Bu sözleri işitince Selma Onu serbest bıraktı ve Saadın atı Belkayı verdi. Ebu Mihcen bu ata bindi ve Müslümanların sağ kanadı tarafına yaklaştı. Daha sonra tekbir getirip Farsların sol kanadı üzerine hamle yaptı. Arkasından Müslümanların tekrar arkasına geçip bu sefer Farsların sağ kanadı üzerine hamle yaptı. insanları görülmedik bir şekilde katıp döküyordu. Herkes Onun bu durumundan şaşkına düşmüştü. Kimse onu tanımıyordu. Kimisi: “Bu ya Haşimin adamlarındandır ya da Haşimin kendisidir” derken Saad ise: “Ebü Mihcen mahpus olmasaydı bu Ebu Mihcen, bu da benim atım Belkadır diye söyleyecektim.” diyordu. Bazı kimseler de “Bu Hızır dır” diyor; bir başkası: “Eğer melekler fiilen harbe iştirak etmiyor olsaydı bu bir melektir diyecektik” diye düşünüyordu.

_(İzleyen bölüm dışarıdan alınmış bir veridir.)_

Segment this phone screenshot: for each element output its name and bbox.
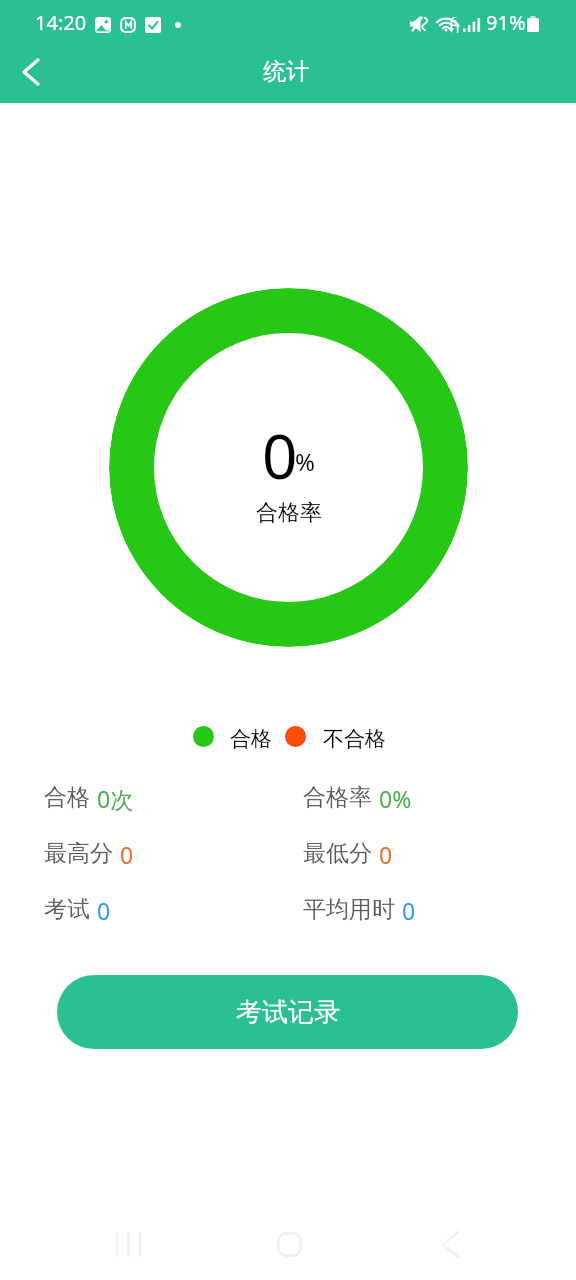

Gece yarısı olup da Müslümanlarla Farslar savaşı bırakıp geri dönünce, Ebu Mihcen gelerek saraya girdi ve tekrar ayaklarını demirlere bağlayarak şu beyitleri okudu:
Övünmek gibi olmasın,
Sakif de bilir ki Bizler onların en iyi kılıç kullananlarıyız.
En fazla ve en büyük zırhlar bizdedir,
Savaşta en çok dirençli olanlarız biz.
Kadis gecesi beni tanımadılar,
Kimseyi duyurmadan çıktığımı, Hapsedilsem, işte musibet odur; Bırakılırsam ölümü tattınrım, onlara.
Selma kendisine: “Saad seni ne sebeple hapsetti?” diye sorunca Ebü Mihcen: “Allaha yemin ederim, yediğim ya da içtiğim bir haram dolayısıyla hapsetmiş değildir. Ben Cahiliyye döneminde içkicinin biriydim. Ben şair birisiyim. Şiir bazen dilimden dökülür. Bu bakımdan şu beytleri söylemiştim:
Ölürsem beni bir üzüm asmasının dibine gömüver, Öldükten sonra kökleri ıslatsın kemiklerimi.
Beni ağaçsız bir yere gömme sakın,
Çünkü ölecek olursam o şarabı tatmamaktan korkarım. işte bu sözler dolayısıyla beni hapsetti.”
Sabah olunca Selma Saadın yanına giderek onunla barıştı, çünkü daha önce kendisine kızmıştı. Arkasından da ona Ebü Mihcenin durumunu haber verdi. Bunun üzerine Saad onu serbest bırakıp şunları söyledi: “Haydi git, yapmadığın sürece söylediğin sözlerden dolayı artık seni sorumlu tutmayacağım.” Bunun üzerine Ebu Mihcen: “Mesele yok, Allaha yemin ederim ki bu dilimle artık kötü hiçbir şeyin vasfını yapmayacağım” diye cevap verdi.